**EXERCISE**: In the records below, repeat exactly the lines between the line holding "Все характеристики" and the line holding "Cependant, à court terme comme à long", inclusive, and drop the pictures.

§ §

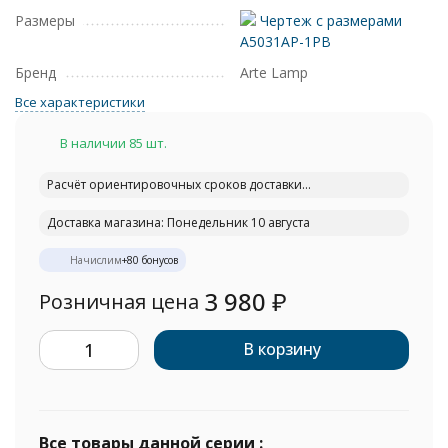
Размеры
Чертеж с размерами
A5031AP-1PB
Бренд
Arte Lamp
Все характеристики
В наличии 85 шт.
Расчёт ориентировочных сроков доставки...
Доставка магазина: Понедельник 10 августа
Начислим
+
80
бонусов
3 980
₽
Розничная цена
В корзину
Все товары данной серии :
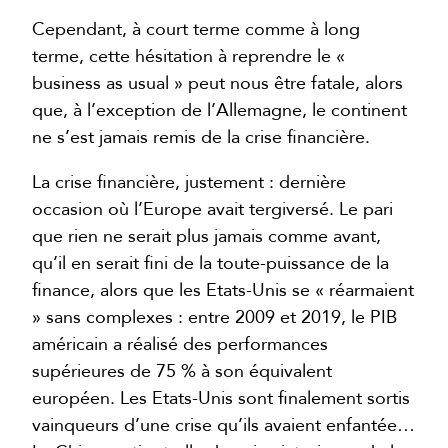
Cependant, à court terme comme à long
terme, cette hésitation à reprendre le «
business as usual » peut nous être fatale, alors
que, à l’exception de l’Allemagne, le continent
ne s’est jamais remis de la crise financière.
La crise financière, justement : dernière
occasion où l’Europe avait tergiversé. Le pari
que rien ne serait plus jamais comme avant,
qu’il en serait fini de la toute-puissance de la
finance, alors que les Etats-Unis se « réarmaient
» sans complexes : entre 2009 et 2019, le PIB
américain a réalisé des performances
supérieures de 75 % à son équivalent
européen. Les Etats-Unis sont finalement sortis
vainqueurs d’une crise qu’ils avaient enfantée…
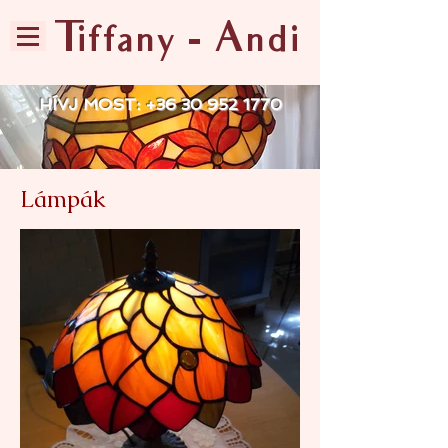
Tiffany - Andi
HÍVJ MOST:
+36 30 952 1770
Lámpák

§ §

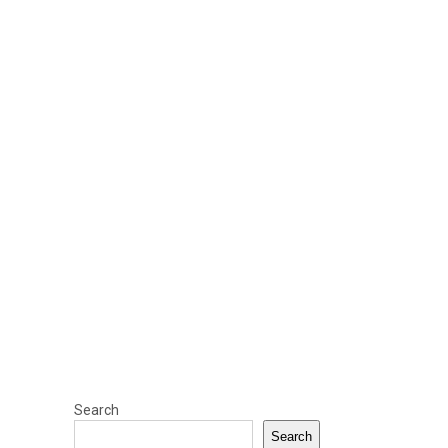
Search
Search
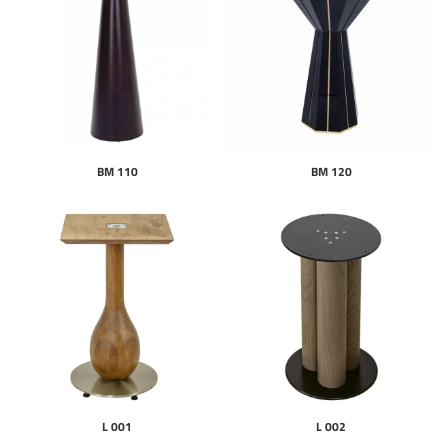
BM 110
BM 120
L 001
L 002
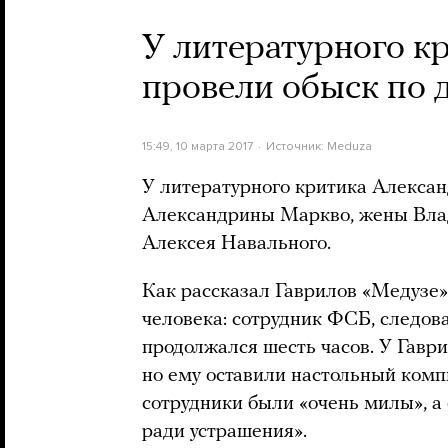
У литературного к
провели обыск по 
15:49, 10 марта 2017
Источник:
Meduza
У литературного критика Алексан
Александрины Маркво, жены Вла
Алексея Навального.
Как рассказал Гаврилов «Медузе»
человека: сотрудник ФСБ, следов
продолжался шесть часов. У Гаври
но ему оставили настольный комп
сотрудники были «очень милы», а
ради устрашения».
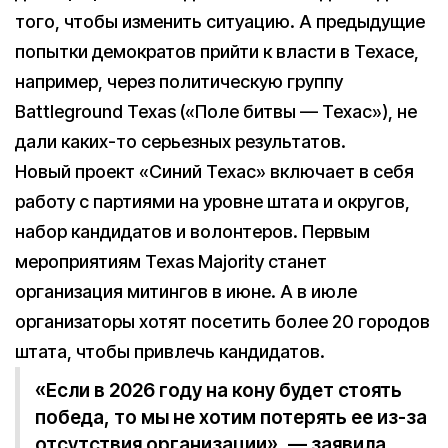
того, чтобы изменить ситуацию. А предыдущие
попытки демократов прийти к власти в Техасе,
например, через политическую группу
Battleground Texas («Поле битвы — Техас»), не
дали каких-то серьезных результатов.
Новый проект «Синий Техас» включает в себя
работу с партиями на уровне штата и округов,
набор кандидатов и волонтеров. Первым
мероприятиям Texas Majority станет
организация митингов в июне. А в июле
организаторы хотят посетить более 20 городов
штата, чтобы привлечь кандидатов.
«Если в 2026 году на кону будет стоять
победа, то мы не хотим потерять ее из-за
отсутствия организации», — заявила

§ §

**TASK RESPONSE**:
Все характеристики
В наличии 85 шт.
Расчёт ориентировочных сроков доставки...
Доставка магазина: Понедельник 10 августа
Начислим
+
80
бонусов
3 980
₽
Розничная цена
В корзину
Все товары данной серии :
Cependant, à court terme comme à long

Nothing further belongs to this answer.